Will states that the author of the memo repudiated it after meeting with Reagan. O’Reilly asserts that he repudiated the memo “under heavy pressure” and reads a quote from Michael Deaver in support of his point.
O’Reilly declares to Will: “You are lying.”
O’Reilly then cites Edmund (“Edwin,” if I heard right) Morris in support of this part of O’Reilly’s book. O’Reilly describes him as “the guy who wrote the bio.”
Many of us recall that Morris is the guy who wrote “the bio” in which Morris inserted himself as a fictional character. Will doesn’t bother to point that out, or to point out that there are a few other authors of Reagan histories beside Morris. Our own Steve Hayward, for example.
Will observes that O’Reilly failed to interview administration witnesses with first-hand knowledge of the issue. Will cites Ed Meese, George Shultz, and Jim Baker.
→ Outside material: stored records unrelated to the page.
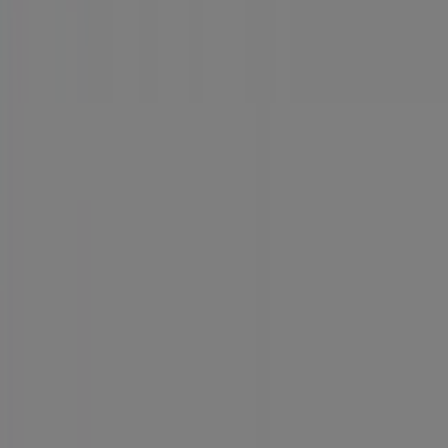
en todo el mundo.
Tiendeo
¿Qué hacemos?
Soluciones para empresas
Noticias y prensa
Trabaja con nosotros
Contáctanos
Contacto comercial y de marketing
Tienda mal colocada en el mapa
Notificar un folleto
¿Encontraste un problema en la web o en la
aplicación?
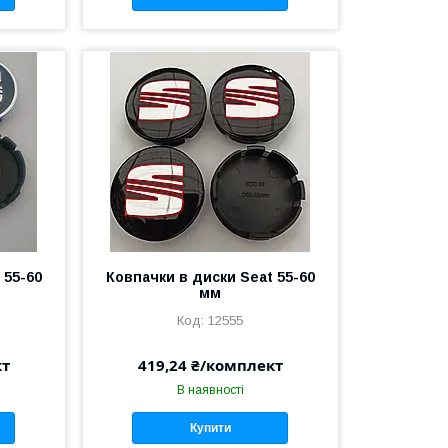
 55-60
Ковпачки в диски Seat 55-60
мм
12555
кт
419,24 ₴/комплект
В наявності
Купити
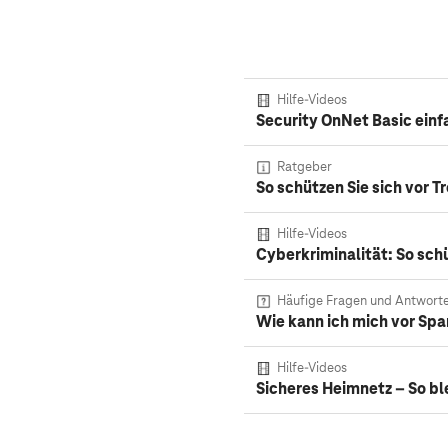
Hilfe-Videos
Security OnNet Basic einf
Ratgeber
So schützen Sie sich vor T
Hilfe-Videos
Cyberkriminalität: So sch
Häufige Fragen und Antwort
Wie kann ich mich vor S
Hilfe-Videos
Sicheres Heimnetz – So b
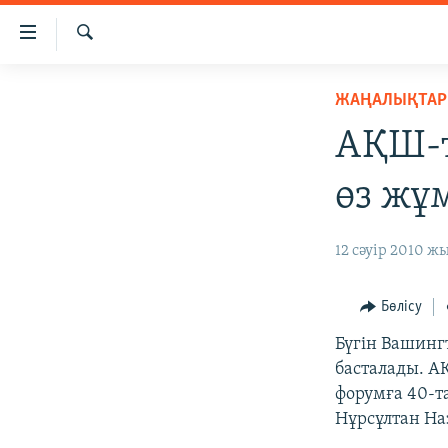
Accessibility
links
İздеу
Skip
ЖАҢАЛЫҚТАР
ЖАҢАЛЫҚТАР
to
САЯСАТ
main
АҚШ-т
content
AZATTYQTV
Skip
өз жұ
ҚАҢТАР ОҚИҒАСЫ
to
main
АДАМ ҚҰҚЫҚТАРЫ
12 сәуір 2010 жы
Navigation
ӘЛЕУМЕТ
Skip
to
ӘЛЕМ
Бөлісу
Search
АРНАЙЫ ЖОБАЛАР
Бүгін Вашинг
басталады. А
форумға 40-т
Нұрсұлтан На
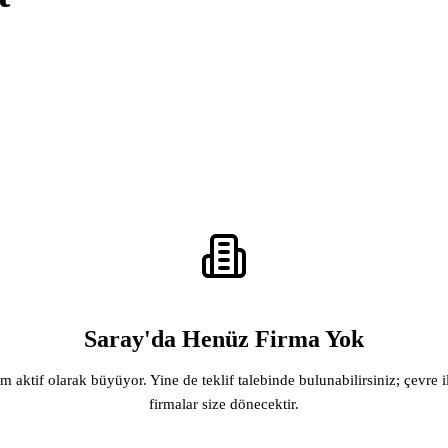
Saray'da Henüz Firma Yok
rm aktif olarak büyüyor. Yine de teklif talebinde bulunabilirsiniz; çevre i
firmalar size dönecektir.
O’Reilly explains why: “They have skin in the game…emotion in the game…spin in the game.” Surely you recall the first law of historical research: Don’t talk to participants. The interview is going Monty Python on us.
Will says they have knowledge in the game.
O’Reilly says: “We don’t talk to anyone who is derogatory or laudatory.” That rules out a lot of people. Who’s left? O’Reilly doesn’t say.
O’Reilly then declares Killing Reagan “a laudatory book.” Bill won’t be talking to Bill anymore.
We begin the descent on our final landing. O’Reilly declares that Will is “a hack.” He consorts with the “cabal” of Reagan loyalists seeking suppression of the truth. They wanted the book killed, O’Reilly says. Will denies it. If so, however, it would have been a mercy killing.
UPDATE: At American Thinker Colin Flaherty provides a good counterpoint to my view of the segment in “George Will drew first blood.” Flaherty also has the quote form Deaver of which I had trouble making sense. As Flaherty has it, the quote supports O’Reilly’s rant.
PAUL ADDS: I agree with Scott, and if you have seen the video and don’t agree, you might want to watch it again. One first viewing, O’Reilly’s bluster and grand inquisitor style can deceive the viewer into thinking that the clash was a standoff. On second viewing and a moment’s reflection, it’s clear that O’Reilly is the loser.
His excuse for not talking to Ed Meese, George Schultz, and Jim Baker — they have “skin in the game” — is one of the silliest things I’ve ever heard. These people have skin in the game because they were players and, as such, have a perspective on what happened. A real historian will always want to talk to and/or read the views of as many such people as possible.
O’Reilly has equated having skin in the game with having a perspective that doesn’t support his contrived “killing” theme. If you disagree with O’Reilly, he doesn’t want to hear it.
As far as the interview with Will goes, it’s O’Reilly who has skin in the game. He’s battling to save his credibility as a writer about history. His performance reeks of desperation. But you should still watch it.